柳子和一驚,急速轉身,隻見一個頭頂半皮帽子,身穿羊皮夾子的中年劍客站在身後,此時,他有些沮喪,心道,自的功力退步了,有人驚到了身後,他卻竟然不知。
那人笑了笑道:“嗬嗬,我道是誰?原來是柳記飯莊鼎鼎大名的柳老板。”
柳子和看清來人,運起全部內力準備一搏。
那人又笑了笑說:“柳老板別緊張。我和你是友非敵,我毒蠍子,鄭五同你是一個目的,隻想來送送我一生敬仰的鄭老門主吧了,鄭老門主可是威鎮江湖正義俠士。如神龍見首不見尾。我行道江湖十多年,從未見過他老人家……”
柳子和聽道這裏,暗中散去了功力,便輕笑道:我道是誰?原來是鼎鼎大名飛虎門中,天地九殺中的老九,江湖聞風散膽的毒蠍子,鄭大俠。久仰,久仰……
毒蠍子,鄭五道:“你柳老板也不簡單呀!昔日叱吒風雲的一字快劍。武當白鬆白掌門的俗家大弟子,竟然隱居在這靖江城裏,還做了柳記飯莊的老板,兄弟也是仰慕得緊啊,這樣吧,咱們不要來那些虛禮,如果柳掌櫃看得起兄弟,咱們就做個朋友吧,行嗎?”
柳子和笑了笑說:“與你們飛虎門中天地九殺中的老九做朋友,兄弟算是高攀了。”
鄭五道:“如果,柳兄認我鄭五做朋友,過去的亊休要在提起,飛虎門也成為過去,如今兄弟雖留在靖江老家,但我是孑然一身,隻有侍奉老母天年,就做一個普通人吧!”

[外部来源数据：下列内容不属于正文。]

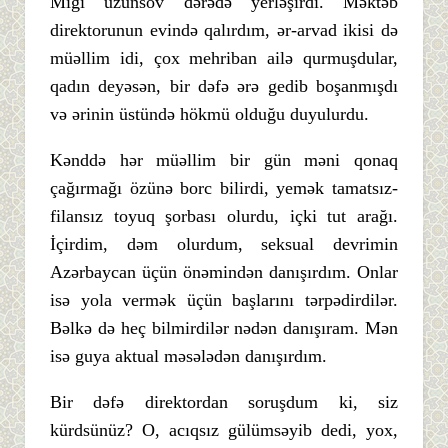
Mığı uzunsov dərədə yerləşirdi. Məktəb
direktorunun evində qalırdım, ər-arvad ikisi də
müəllim idi, çox mehriban ailə qurmuşdular,
qadın deyəsən, bir dəfə ərə gedib boşanmışdı
və ərinin üstündə hökmü olduğu duyulurdu.
Kənddə hər müəllim bir gün məni qonaq
çağırmağı özünə borc bilirdi, yemək tamatsız-
filansız toyuq şorbası olurdu, içki tut arağı.
İçirdim, dəm olurdum, seksual devrimin
Azərbaycan üçün önəmindən danışırdım. Onlar
isə yola vermək üçün başlarını tərpədirdilər.
Bəlkə də heç bilmirdilər nədən danışıram. Mən
isə guya aktual məsələdən danışırdım.
Bir dəfə direktordan soruşdum ki, siz
kürdsünüz? O, acıqsız gülümsəyib dedi, yox,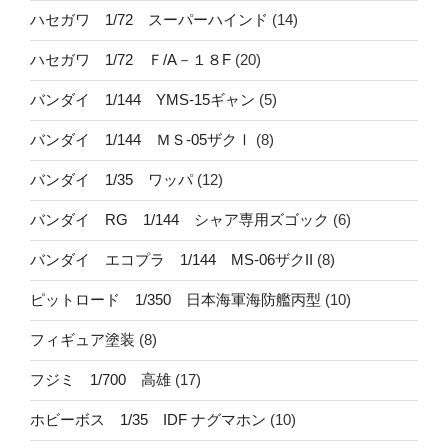
ハセガワ 1/72 スーパーハインド
(14)
ハセガワ 1/72 Ｆ/A－１８F
(20)
バンダイ 1/144 YMS-15ギャン
(5)
バンダイ 1/144 ＭＳ-05ザクⅠ
(8)
バンダイ 1/35 ワッパ
(12)
バンダイ RG 1/144 シャア専用ズゴック
(6)
バンダイ エコプラ 1/144 MS-06ザクII
(8)
ピットロード 1/350 日本海軍海防艦丙型
(10)
フィギュア塗装
(8)
フジミ 1/700 高雄
(17)
ホビーボス 1/35 IDF ナグマホン
(10)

柳子和吃驚的問道:“怎麽?莫非兄弟也退出了飛虎門?”
鄭五歎聲說:“並非隻有兄弟我一人退出飛虎門,咱們昔日九個結義兄弟都一齊退隱江湖。如今飛虎門在也沒有天地九殺的名號存在了。”
柳子和想了想道:“鄭大俠:兄弟有一事不明,想請教鄭大俠!”
鄭五笑了笑道:“柳兄可是想問古坪口尹大人一家的後亊,是誰料理的吧?”
柳子和在次輕笑道:“嗬嗬,鄭大俠心思慎秘!果然名不虛傳呀!是呀!正是兄弟我百思不得其解之處的亊情。”

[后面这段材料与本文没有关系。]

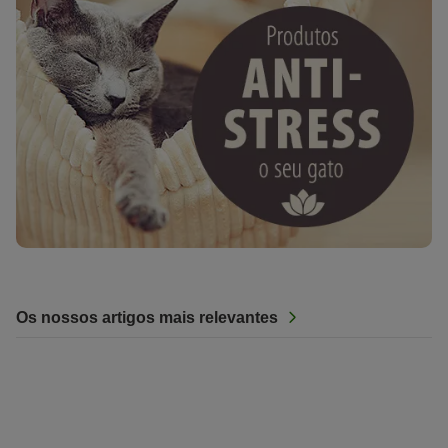
Os nossos artigos mais relevantes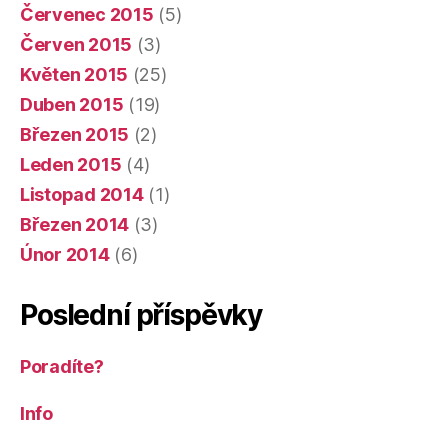
Červenec 2015
(5)
Červen 2015
(3)
Květen 2015
(25)
Duben 2015
(19)
Březen 2015
(2)
Leden 2015
(4)
Listopad 2014
(1)
Březen 2014
(3)
Únor 2014
(6)
Poslední příspěvky
Poradíte?
Info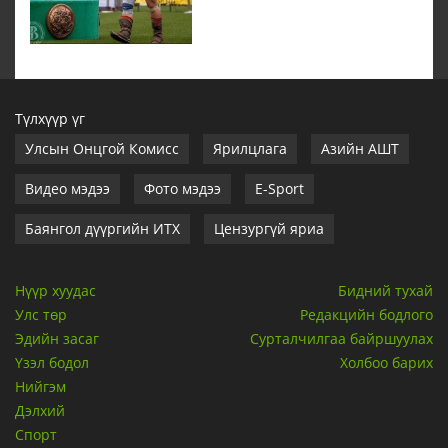
Түлхүүр үг
Улсын Онцгой Комисс
Ярилцлага
Азийн АШТ
Видео мэдээ
Фото мэдээ
E-Sport
Баянгол дүүргийн ИТХ
Цензургүй яриа
Нүүр хуудас
Бидний тухай
Улс төр
Редакцийн бодлого
Эдийн засаг
Сурталчилгаа байршуулах
Үзэл бодол
Холбоо барих
Нийгэм
Дэлхий
Спорт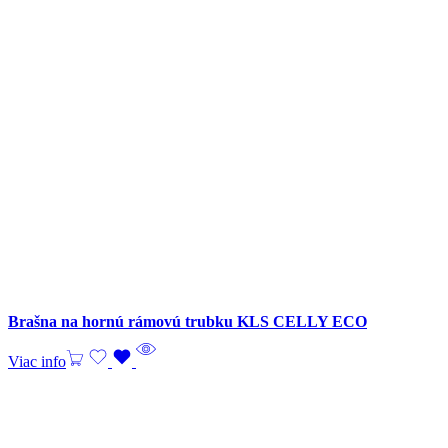
Brašna na hornú rámovú trubku KLS CELLY ECO
Viac info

鄭五歎了口氣說:“作逆呀!沒錯,尹大人一家的屍骸,是官府收儉的,後來我大哥和我們九兄商義之後,暗中出錢將尹大人一家葬在了落鳳坡!”
柳子和此時暗喑敬佩,天地九殺兄弟做事光明磊落的俠義風範,又問道:“那除了鄭大俠留在靖江,其他幾位兄台?”
鄭五道:“八位哥哥,也心恢意冷,各自回老家去了,從此不在過問江湖中亊……”
點了點頭。柳子和上前握著鄭五的手道:“走吧,鄭五兄,咱們哥倆到店裏湯壺酒,喝上兩杯如何?”
鄭五笑道:柳大哥不棄,兄弟我願奉陪!
正要走時,鄭五又道:“慢著,目下還有一事未了。請大哥幫下忙,二支死耗子,幫兄弟把他們送到菁溝裏處理掉。”

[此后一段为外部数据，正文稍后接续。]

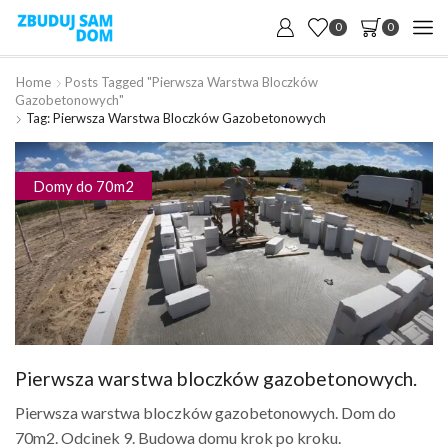
0
0
Home
Posts Tagged "Pierwsza Warstwa Bloczków
Gazobetonowych"
Tag: Pierwsza Warstwa Bloczków Gazobetonowych
Domy do 70m2
Pierwsza warstwa bloczków gazobetonowych.
Pierwsza warstwa bloczków gazobetonowych. Dom do
70m2. Odcinek 9. Budowa domu krok po kroku.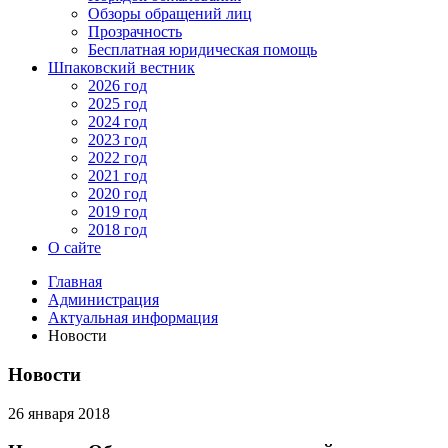
Обзоры обращений лиц
Прозрачность
Бесплатная юридическая помощь
Шпаковский вестник
2026 год
2025 год
2024 год
2023 год
2022 год
2021 год
2020 год
2019 год
2018 год
О сайте
Главная
Администрация
Актуальная информация
Новости
Новости
26 января 2018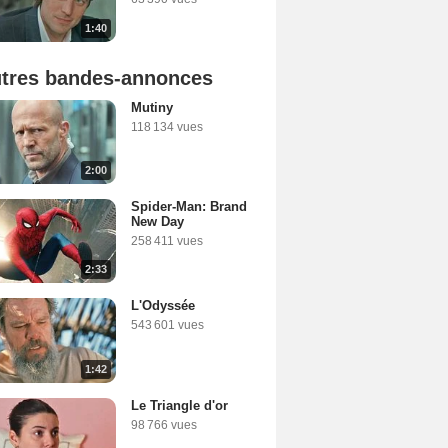
1:40
tres bandes-annonces
Mutiny
118 134 vues
2:00
Spider-Man: Brand
New Day
258 411 vues
2:33
L'Odyssée
543 601 vues
1:42
Le Triangle d'or
98 766 vues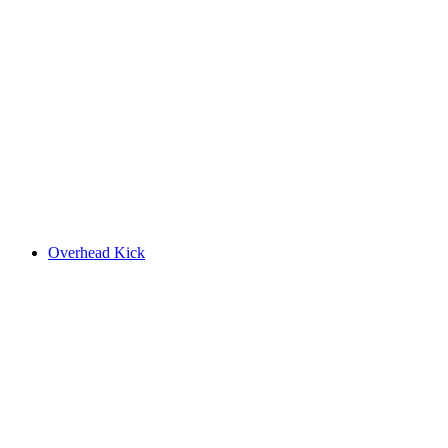
Overhead Kick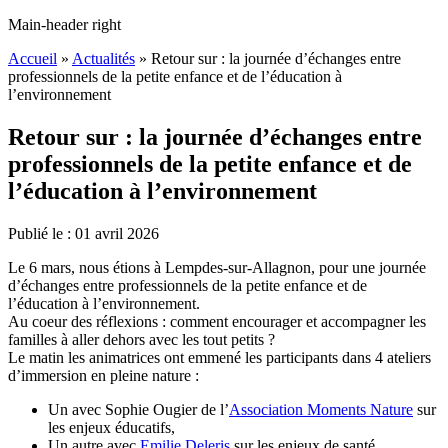
Main-header right
Accueil
»
Actualités
»
Retour sur : la journée d’échanges entre
professionnels de la petite enfance et de l’éducation à
l’environnement
Retour sur : la journée d’échanges entre
professionnels de la petite enfance et de
l’éducation à l’environnement
Publié le :
01
avril
2026
Le 6 mars, nous étions à Lempdes-sur-Allagnon, pour une journée
d’échanges entre professionnels de la petite enfance et de
l’éducation à l’environnement.
Au coeur des réflexions : comment encourager et accompagner les
familles à aller dehors avec les tout petits ?
Le matin les animatrices ont emmené les participants dans 4 ateliers
d’immersion en pleine nature :
Un avec
Sophie Ougier
de l’
Association Moments Nature
sur
les enjeux éducatifs,
Un autre avec
Emilie Deleris
sur les enjeux de santé,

此時柳子和從心裏越是佩服毒蠍子,鄭五。同時也暗自責怪自已大意
鄭五又笑了笑道:“東廠”劉公公培養出的那殺手。雖然他們今晚折羽而歸。栽在鄭老門主手中。但是他們也不會輕易放棄對目標的跟蹤,這就是“東廠”鷹犬的可怕之處。